On the morning of May 5, Reagan visited the grave site of
Konrad Adenauer, the founding father of West Germany, in the hills above the Rhine. Nancy Reagan and Mrs. Kohl laid flowers on the grave. The Reagans and the Kohls then boarded Air Force One for a flight to Hanover. A German helicopter carried them to
Bergen-Belsen.

Reagan wasn’t used to speaking to hostile audiences. As California governor he had occasionally encountered hecklers, but as president he was insulated from voiced dissent. On this day, however, the dissenters were fully in evidence. They came from Germany, the United States, Britain, France, Israel, and other countries. They were Christians and Jews, civilians and military veterans, the politically active and the heretofore silent. Guards, and reverence for the dead, kept them out of the camp itself, but they shouted in protest from the borders of the memorial. Obviously referring to Bitburg, they chanted, “
You don’t belong there … We don’t want you to go in there.”
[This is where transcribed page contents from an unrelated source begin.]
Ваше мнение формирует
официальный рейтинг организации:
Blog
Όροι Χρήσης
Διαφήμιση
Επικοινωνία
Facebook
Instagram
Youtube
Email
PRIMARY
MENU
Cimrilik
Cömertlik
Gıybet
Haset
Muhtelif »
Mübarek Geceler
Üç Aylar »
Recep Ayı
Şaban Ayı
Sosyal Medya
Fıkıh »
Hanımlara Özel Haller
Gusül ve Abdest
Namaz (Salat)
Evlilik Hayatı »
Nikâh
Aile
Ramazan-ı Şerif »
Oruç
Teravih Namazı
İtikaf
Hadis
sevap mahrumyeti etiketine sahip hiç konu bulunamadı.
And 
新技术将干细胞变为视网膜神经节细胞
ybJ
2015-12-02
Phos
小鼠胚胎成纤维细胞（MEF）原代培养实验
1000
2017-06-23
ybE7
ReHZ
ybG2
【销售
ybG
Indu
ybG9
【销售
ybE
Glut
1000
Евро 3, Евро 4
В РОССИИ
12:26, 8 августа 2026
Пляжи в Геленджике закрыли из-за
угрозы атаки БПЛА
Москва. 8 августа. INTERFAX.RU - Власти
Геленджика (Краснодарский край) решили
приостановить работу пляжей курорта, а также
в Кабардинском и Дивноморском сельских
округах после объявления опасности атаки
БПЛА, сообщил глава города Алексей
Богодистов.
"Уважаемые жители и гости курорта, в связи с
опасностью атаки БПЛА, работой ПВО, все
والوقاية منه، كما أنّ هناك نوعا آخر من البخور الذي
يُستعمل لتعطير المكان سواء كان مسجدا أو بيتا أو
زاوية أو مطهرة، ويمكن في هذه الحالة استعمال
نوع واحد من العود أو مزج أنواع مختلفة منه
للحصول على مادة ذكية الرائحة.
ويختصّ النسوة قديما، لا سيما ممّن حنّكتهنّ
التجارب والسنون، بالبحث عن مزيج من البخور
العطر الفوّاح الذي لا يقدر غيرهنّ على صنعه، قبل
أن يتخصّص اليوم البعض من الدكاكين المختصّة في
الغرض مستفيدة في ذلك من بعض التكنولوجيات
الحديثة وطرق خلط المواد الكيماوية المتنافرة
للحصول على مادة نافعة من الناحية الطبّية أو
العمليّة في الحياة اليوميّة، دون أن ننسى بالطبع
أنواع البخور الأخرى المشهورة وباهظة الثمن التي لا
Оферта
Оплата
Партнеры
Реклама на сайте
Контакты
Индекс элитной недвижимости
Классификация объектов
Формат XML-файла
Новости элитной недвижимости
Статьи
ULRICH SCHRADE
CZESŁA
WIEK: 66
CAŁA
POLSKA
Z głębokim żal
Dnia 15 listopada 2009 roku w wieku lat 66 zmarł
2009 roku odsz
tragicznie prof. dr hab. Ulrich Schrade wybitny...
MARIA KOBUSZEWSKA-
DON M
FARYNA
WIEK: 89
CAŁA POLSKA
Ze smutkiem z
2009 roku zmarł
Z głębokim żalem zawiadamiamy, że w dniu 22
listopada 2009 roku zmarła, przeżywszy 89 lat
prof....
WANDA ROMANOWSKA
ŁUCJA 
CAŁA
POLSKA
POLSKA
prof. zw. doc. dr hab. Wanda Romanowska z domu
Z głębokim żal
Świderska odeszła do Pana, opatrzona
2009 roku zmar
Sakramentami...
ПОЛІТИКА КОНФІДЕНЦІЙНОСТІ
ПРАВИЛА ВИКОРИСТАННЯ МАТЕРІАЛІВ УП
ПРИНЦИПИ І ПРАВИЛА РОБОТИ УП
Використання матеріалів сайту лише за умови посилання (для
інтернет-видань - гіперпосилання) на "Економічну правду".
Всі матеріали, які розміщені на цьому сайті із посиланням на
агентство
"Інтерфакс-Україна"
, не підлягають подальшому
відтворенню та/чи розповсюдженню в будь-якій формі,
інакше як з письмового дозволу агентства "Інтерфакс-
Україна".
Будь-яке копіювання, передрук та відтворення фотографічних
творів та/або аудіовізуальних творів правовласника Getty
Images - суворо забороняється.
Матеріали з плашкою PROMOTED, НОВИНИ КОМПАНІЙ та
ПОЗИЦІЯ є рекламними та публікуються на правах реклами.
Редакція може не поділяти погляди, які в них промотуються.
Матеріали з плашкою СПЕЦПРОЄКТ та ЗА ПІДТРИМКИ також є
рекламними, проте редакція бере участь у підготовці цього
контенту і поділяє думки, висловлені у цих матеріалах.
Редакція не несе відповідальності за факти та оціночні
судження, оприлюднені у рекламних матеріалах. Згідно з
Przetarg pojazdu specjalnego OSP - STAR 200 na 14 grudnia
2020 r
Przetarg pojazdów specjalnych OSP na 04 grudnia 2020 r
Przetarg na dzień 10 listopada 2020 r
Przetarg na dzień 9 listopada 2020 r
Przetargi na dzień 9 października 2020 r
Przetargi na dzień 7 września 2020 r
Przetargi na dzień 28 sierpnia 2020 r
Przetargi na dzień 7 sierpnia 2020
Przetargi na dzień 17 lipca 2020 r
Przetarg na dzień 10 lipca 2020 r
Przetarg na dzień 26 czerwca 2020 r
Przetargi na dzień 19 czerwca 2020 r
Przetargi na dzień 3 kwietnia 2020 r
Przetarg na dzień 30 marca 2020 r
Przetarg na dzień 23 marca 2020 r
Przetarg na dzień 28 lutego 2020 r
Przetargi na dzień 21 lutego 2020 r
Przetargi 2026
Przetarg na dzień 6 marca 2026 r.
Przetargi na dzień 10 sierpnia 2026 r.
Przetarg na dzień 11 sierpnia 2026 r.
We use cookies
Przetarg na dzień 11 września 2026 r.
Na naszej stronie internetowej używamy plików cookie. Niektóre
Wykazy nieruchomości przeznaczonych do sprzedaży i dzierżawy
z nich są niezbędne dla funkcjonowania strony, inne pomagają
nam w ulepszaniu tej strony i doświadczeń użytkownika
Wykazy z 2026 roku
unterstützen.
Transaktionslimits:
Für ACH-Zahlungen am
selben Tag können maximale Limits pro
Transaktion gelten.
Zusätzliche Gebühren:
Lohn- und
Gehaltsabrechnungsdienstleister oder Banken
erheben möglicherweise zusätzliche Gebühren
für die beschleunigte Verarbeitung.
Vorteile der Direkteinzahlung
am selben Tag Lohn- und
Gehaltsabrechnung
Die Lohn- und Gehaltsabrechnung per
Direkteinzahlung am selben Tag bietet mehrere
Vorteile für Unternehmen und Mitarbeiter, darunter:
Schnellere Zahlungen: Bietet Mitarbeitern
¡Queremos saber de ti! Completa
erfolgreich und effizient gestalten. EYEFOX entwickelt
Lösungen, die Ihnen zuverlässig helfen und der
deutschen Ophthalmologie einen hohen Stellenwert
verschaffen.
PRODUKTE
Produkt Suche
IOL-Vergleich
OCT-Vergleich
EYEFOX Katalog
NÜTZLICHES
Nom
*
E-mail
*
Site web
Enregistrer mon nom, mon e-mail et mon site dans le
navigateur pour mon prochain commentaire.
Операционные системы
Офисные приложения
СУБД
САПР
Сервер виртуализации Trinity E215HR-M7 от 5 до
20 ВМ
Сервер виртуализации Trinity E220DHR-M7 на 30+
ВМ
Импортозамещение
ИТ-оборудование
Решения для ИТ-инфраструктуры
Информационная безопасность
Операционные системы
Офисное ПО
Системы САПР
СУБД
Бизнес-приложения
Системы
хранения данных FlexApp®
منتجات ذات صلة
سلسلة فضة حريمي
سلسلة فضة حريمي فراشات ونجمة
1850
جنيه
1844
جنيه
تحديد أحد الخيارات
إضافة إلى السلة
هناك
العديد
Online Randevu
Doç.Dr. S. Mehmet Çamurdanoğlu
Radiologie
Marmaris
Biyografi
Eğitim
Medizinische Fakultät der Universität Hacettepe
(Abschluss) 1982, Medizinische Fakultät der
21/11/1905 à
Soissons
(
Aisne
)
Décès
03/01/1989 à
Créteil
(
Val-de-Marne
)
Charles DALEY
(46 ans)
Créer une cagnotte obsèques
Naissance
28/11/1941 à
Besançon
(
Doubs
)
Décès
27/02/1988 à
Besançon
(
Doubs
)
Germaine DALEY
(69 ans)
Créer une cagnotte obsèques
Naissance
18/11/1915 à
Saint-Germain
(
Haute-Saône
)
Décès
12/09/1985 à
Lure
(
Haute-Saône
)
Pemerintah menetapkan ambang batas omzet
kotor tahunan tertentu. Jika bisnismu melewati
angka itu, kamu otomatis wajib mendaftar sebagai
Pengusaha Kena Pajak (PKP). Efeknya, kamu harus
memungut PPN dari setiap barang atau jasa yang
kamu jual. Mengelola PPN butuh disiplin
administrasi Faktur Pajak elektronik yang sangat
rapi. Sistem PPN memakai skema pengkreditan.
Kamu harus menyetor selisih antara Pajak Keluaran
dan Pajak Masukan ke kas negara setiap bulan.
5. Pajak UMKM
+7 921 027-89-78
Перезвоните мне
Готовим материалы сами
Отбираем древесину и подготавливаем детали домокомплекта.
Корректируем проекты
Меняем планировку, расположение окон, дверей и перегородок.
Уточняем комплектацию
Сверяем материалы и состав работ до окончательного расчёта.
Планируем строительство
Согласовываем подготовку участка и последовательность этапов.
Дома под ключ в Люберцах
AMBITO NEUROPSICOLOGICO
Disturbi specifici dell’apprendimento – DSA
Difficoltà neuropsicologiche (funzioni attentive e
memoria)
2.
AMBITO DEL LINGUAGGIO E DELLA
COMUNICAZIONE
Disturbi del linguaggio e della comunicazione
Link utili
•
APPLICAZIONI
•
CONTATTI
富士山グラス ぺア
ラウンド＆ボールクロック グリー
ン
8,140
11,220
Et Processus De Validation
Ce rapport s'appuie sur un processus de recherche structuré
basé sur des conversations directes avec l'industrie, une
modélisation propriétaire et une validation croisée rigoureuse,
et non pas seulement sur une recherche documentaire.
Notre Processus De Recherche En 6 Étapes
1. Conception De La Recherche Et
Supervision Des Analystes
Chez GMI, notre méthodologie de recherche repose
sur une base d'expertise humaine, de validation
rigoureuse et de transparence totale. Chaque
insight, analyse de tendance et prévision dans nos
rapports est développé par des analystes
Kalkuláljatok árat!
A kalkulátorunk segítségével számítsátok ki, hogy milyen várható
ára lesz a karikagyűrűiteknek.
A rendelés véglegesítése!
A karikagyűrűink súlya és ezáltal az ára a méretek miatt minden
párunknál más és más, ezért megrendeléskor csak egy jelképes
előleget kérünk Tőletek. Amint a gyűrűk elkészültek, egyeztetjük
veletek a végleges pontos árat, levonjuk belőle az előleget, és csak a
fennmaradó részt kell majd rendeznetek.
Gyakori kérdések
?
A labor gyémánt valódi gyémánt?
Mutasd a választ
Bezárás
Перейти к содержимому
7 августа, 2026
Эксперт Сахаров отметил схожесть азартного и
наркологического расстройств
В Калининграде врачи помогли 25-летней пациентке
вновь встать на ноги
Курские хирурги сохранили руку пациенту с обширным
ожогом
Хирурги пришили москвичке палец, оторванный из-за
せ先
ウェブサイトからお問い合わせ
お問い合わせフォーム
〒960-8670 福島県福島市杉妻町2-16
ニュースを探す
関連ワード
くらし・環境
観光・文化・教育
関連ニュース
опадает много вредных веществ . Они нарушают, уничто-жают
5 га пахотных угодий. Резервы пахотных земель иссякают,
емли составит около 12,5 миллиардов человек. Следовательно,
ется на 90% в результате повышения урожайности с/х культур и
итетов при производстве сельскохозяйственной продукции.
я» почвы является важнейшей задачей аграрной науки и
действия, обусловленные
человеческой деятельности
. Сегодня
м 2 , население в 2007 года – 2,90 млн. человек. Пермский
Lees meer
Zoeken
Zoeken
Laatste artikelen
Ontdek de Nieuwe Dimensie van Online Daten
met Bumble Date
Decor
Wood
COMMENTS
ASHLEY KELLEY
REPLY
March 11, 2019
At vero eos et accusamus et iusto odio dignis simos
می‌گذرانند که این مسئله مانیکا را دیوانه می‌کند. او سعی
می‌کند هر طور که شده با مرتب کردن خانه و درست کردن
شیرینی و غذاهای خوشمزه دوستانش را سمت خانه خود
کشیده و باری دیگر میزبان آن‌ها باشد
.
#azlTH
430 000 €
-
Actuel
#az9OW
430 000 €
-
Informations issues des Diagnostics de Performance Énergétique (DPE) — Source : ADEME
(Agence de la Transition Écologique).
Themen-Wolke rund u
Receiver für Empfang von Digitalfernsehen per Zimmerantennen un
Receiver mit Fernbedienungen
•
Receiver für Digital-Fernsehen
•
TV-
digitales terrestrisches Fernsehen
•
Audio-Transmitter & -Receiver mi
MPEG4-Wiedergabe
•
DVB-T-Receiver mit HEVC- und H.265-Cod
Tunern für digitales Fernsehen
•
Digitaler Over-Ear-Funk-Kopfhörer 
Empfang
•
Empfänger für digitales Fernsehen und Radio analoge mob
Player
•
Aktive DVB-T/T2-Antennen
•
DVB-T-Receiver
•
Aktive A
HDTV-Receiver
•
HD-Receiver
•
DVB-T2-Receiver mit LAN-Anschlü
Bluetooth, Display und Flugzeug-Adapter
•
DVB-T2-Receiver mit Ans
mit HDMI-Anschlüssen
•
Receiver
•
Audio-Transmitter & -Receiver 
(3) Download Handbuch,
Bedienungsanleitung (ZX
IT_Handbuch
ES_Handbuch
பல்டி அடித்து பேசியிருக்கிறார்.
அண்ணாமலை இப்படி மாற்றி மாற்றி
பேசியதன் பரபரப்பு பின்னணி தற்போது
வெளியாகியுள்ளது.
Reagan saw and heard them. He affected unconcern. Asked what he
thought of the protests, he shrugged. “It’s a free country,” he said. But he understood he had one chance to make the situation right, or at least better. A light rain fell from a gray sky as Reagan and Nancy walked beside the mounds of heather that marked the mass graves of those killed at the camp. He stood with bowed head before the obelisk commemorating the victims. He placed a wreath of green ferns at the base of the stone pillar; a ribbon on the wreath read, “The People of the United States of America.”